WORK INSTRUCTION: Your answer should be every line from the records that contains "Close".

⟨

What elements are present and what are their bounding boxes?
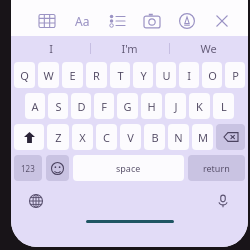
button[interactable]: I (11, 36, 90, 60)
staticText: O (208, 68, 217, 83)
staticText: space (116, 162, 141, 174)
staticText: J (174, 99, 178, 114)
button[interactable]: We (169, 36, 248, 60)
button[interactable]: U (156, 62, 176, 88)
button[interactable]: Insert table (35, 9, 59, 33)
button[interactable]: I (179, 62, 199, 88)
button[interactable]: Close (210, 9, 234, 33)
button[interactable]: X (72, 124, 93, 150)
button[interactable]: Text format (70, 9, 94, 33)
button[interactable]: return (188, 155, 245, 181)
button[interactable]: V (120, 124, 141, 150)
staticText: We (200, 41, 217, 56)
staticText: K (196, 99, 203, 114)
button[interactable]: P (225, 62, 245, 88)
button[interactable]: C (96, 124, 117, 150)
button[interactable]: Y (133, 62, 153, 88)
button[interactable]: D (71, 93, 91, 119)
staticText: D (77, 99, 86, 114)
button[interactable]: Markup (175, 9, 199, 33)
staticText: Q (20, 68, 29, 83)
button[interactable]: S (48, 93, 68, 119)
button[interactable]: A (25, 93, 45, 119)
staticText: H (147, 99, 156, 114)
staticText: P (232, 68, 239, 83)
button[interactable]: B (144, 124, 165, 150)
button[interactable]: Bullet list (105, 9, 129, 33)
button[interactable]: J (165, 93, 186, 119)
button[interactable]: O (202, 62, 222, 88)
staticText: B (151, 130, 159, 145)
staticText: G (123, 99, 132, 114)
staticText: I (187, 68, 191, 83)
button[interactable]: space (73, 155, 184, 181)
staticText: Y (140, 68, 147, 83)
button[interactable]: K (189, 93, 210, 119)
staticText: L (221, 99, 227, 114)
button[interactable]: Q (14, 62, 35, 88)
staticText: R (93, 68, 100, 83)
button[interactable]: R (86, 62, 107, 88)
staticText: Aa (75, 13, 90, 29)
staticText: return (203, 162, 230, 174)
staticText: T (117, 68, 124, 83)
button[interactable]: W (38, 62, 59, 88)
button[interactable]: T (110, 62, 130, 88)
staticText: E (69, 68, 76, 83)
button[interactable]: Change keyboard language (25, 190, 47, 212)
staticText: I (49, 41, 53, 56)
staticText: C (103, 130, 110, 145)
staticText: N (174, 130, 183, 145)
button[interactable]: G (117, 93, 138, 119)
button[interactable]: I'm (90, 36, 169, 60)
button[interactable]: F (94, 93, 114, 119)
staticText: A (31, 99, 39, 114)
button[interactable]: Shift (14, 124, 44, 150)
staticText: X (79, 130, 86, 145)
staticText: S (55, 99, 62, 114)
button[interactable]: N (168, 124, 189, 150)
button[interactable]: Dictation (212, 190, 234, 212)
button[interactable]: Z (47, 124, 69, 150)
staticText: M (198, 130, 208, 145)
button[interactable]: Camera (140, 9, 164, 33)
staticText: Z (55, 130, 62, 145)
staticText: W (43, 68, 54, 83)
button[interactable]: Emoji (46, 155, 69, 181)
staticText: I'm (121, 41, 138, 56)
staticText: V (127, 130, 134, 145)
button[interactable]: E (62, 62, 83, 88)
button[interactable]: 123 (14, 155, 42, 181)
staticText: F (101, 99, 107, 114)
staticText: 123 (21, 163, 35, 174)
button[interactable]: M (192, 124, 213, 150)
button[interactable]: Backspace (216, 124, 245, 150)
button[interactable]: H (141, 93, 162, 119)
button[interactable]: L (213, 93, 234, 119)
staticText: U (162, 68, 171, 83)
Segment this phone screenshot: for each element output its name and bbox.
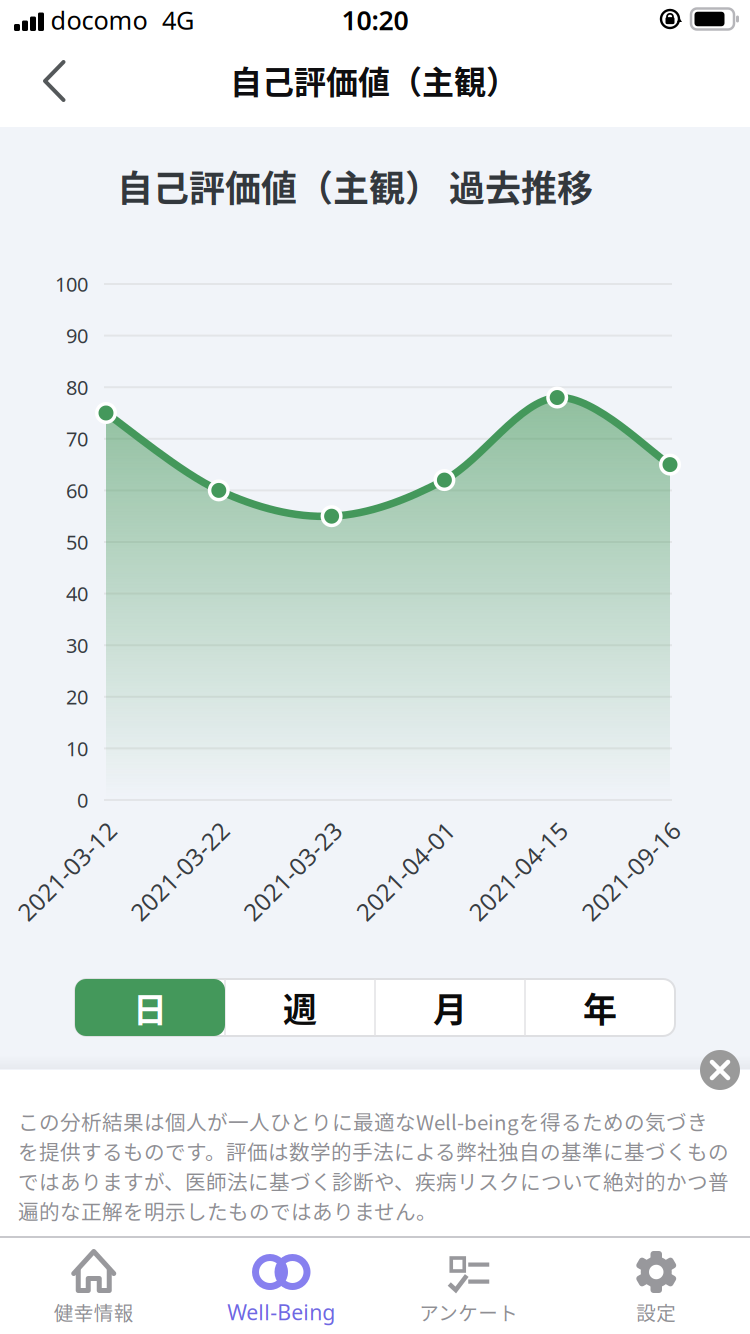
staticText: 40: [66, 580, 88, 607]
button[interactable]: Back: [33, 54, 77, 110]
staticText: 年: [583, 983, 617, 1032]
staticText: 80: [66, 374, 88, 400]
button[interactable]: 月: [376, 979, 524, 1036]
staticText: 日: [133, 983, 167, 1032]
staticText: 設定: [636, 1298, 676, 1326]
staticText: 2021-03-23: [229, 855, 357, 887]
staticText: 50: [66, 529, 88, 555]
staticText: 自己評価値（主観）: [230, 57, 518, 103]
button[interactable]: Close: [700, 1050, 740, 1090]
staticText: 2021-04-15: [454, 855, 582, 887]
staticText: 遍的な正解を明示したものではありません。: [18, 1196, 437, 1226]
staticText: 月: [433, 983, 467, 1032]
staticText: 30: [66, 632, 88, 658]
button[interactable]: 年: [526, 979, 674, 1036]
staticText: 2021-09-16: [567, 855, 695, 887]
staticText: 20: [66, 684, 88, 710]
staticText: 70: [66, 426, 88, 452]
staticText: 2021-03-22: [116, 855, 244, 887]
staticText: 2021-03-12: [3, 855, 131, 887]
button[interactable]: アンケート: [376, 1236, 562, 1334]
staticText: 90: [66, 322, 88, 349]
staticText: アンケート: [419, 1298, 518, 1326]
button[interactable]: 週: [226, 979, 374, 1036]
staticText: Well-Being: [227, 1298, 335, 1326]
staticText: 60: [66, 477, 88, 504]
staticText: 自己評価値（主観） 過去推移: [117, 160, 593, 212]
staticText: を提供するものです。評価は数学的手法による弊社独自の基準に基づくもの: [18, 1136, 729, 1166]
button[interactable]: 設定: [563, 1236, 749, 1334]
staticText: 10: [66, 735, 88, 762]
staticText: 4G: [162, 3, 194, 37]
staticText: 10:20: [342, 2, 408, 38]
staticText: この分析結果は個人が一人ひとりに最適なWell-beingを得るための気づき: [18, 1106, 708, 1136]
staticText: 健幸情報: [54, 1298, 134, 1326]
staticText: 週: [283, 983, 317, 1032]
staticText: 0: [77, 787, 88, 813]
staticText: ではありますが、医師法に基づく診断や、疾病リスクについて絶対的かつ普: [18, 1166, 729, 1196]
button[interactable]: Well-Being: [188, 1236, 374, 1334]
staticText: docomo: [50, 3, 148, 37]
button[interactable]: 健幸情報: [1, 1236, 187, 1334]
staticText: 100: [55, 271, 88, 297]
staticText: 2021-04-01: [341, 855, 469, 887]
button[interactable]: 日: [75, 979, 225, 1036]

⟩

SOLUTION TO THE EXERCISE:
button[interactable]: Close (210, 9, 234, 33)
button[interactable]: Close: [700, 1050, 740, 1090]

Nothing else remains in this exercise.